Beautiful Tragedy (A Standalone Romance Novel) (12 page)

Megan said she would and Debbie closed the door. I had
a feeling that once she got inside she was going to decide to call grandma
herself. It was nice of her to worry, but I hated it. I despised being the
center of all of this negative attention. I closed my eyes and lay my head back
against the seat and thought once again…
I
just want to be normal
.

When I opened my eyes again, we were at the emergency
entrance of the hospital. Megan parked where the ambulances go, and I was
trying to tell her she wasn’t supposed to park there. She acted like she
couldn’t hear me again and jumped out to grab a wheelchair. She opened the car
door and was going to try and help me out, although I could have done it
myself, when an orderly showed up.

“You need some help?”

“No, I can do it myself.”

“Yes, please,” Megan said.

Am
I not talking out loud?

“She’s really weak; I don’t want her to fall.”

The orderly told Megan where to park the chair and
once again I was treated like Ragged-Ann. He put his hands around my waist and
told me to hold on around his shoulders and then he lifted me into the chair.
It was really way too much of a production and I told Megan so as he pushed me
inside. I guess she must have been able to hear me that time, because she
finally said, “
Shhh
, Molly. Hush!” Now my feelings
were hurt. I was sick and she was yelling at me.

The guy who had helped us pushed me up to the triage
desk and then told Megan she could go move her car. I had to answer a bunch of
questions and while I was doing that the nausea returned and I found myself
staring at the bottom of a Pepto-Bismol pink plastic bucket. I had the dry heaves
a few times, but nothing was coming out. The nurse was taking my vitals now,
and she said that I was running a temperature, my pulse was high and my blood
pressure low. She and I both knew what that meant, I was dehydrated.

“Have you been drinking water?” she asked.

“Does coffee count?” I asked her.

She wasn’t in the mood for humor though. I guess
because of what they see every day, nurses rarely are. I admitted that I may
have forgotten to drink enough but just for the last two days. Otherwise I was
usually really good about it. She didn’t give me credit for that though, and
excused herself when Megan came back and went to call my oncologist. Jeez! What
a tattle-tale. When I was able to lift my head out of the bucket, I looked at
Meggs
and said, “Now I’m going to get a lecture you know.”

My best friend looked me in the eyes and said, “Good.
You need to take better care of yourself.”

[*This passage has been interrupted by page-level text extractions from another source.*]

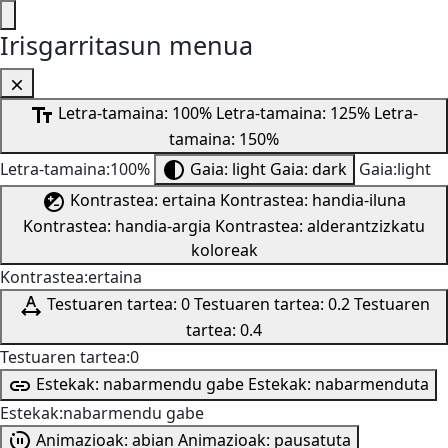
Irisgarritasun menua
Letra-tamaina: 100%
Letra-tamaina: 125%
Letra-
tamaina: 150%
Letra-tamaina:100%
Gaia: light
Gaia: dark
Gaia:light
Kontrastea: ertaina
Kontrastea: handia-iluna
Kontrastea: handia-argia
Kontrastea: alderantzizkatu
koloreak
Kontrastea:ertaina
Testuaren tartea: 0
Testuaren tartea: 0.2
Testuaren
tartea: 0.4
Testuaren tartea:0
Estekak: nabarmendu gabe
Estekak: nabarmenduta
Estekak:nabarmendu gabe
Animazioak: abian
Animazioak: pausatuta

“I usually do…” I wanted to defend myself, but mean or
not, she was right. I stick to my diet religiously, and usually make sure to
drink six bottles of water a day. I knew how prone I was to getting dehydrated.
I had been a little distracted lately…maybe it was Brock. If that were the case
however, then it came back to being Megan’s fault. She was the one who
introduced us.

When the nurse came back, she told me that Dr. Harris
wanted her to admit me. I protested again. I was fine; I would just go home and
drink some more water. I them so, and again my words fell on deaf ears. As she
got the paperwork ready, Megan said, “I’m going to step out in the lobby and
call your grandma.”

“I don’t think that’s necessary, Meg. They’re going to
stick an IV in me and pump me with some fluids and cut me loose. I don’t want
to worry her.” She’ll come right away, and she’ll have that look she gets when
her eyebrows have been drawn together in the middle too long.

“We don’t know that,” Megan was saying. “If I don’t
call her, Dr. Harris will. Then I’ll be the one getting the lecture when she
gets here.”

Megan was right; grandma would be pissed if they
didn’t call her. “Okay, but be sure to tell her I’m okay and not to race right
over here.”

“Yeah,” Megan said with a little laugh, “that’ll
work.” She knew my grandma about as well as I did. Before leaving, she leaned
down and hugged me real quick and said, “I’ll be right back.”

When Megan got back they were trying to start the IV.
Once the ER nurses got the fluids running in me they would take me to the
oncology unit. When I was really sick and getting chemo in the hospital every
month I had a Meta-port. It was implanted in my chest and they would numb the
spot and access my veins through my chest. It kept the veins in my arms and
hands from getting ruined from the harsh drugs, plus it was easy if I was
dehydrated, or needed blood. I remember being so happy when I was in remission,
and they had taken it out. Now as the nurse dug into my arm, looking for the
scrawny vein that had packed up and moved away, I wished I had it back. After
three tries, a male nurse finally found one in my hand.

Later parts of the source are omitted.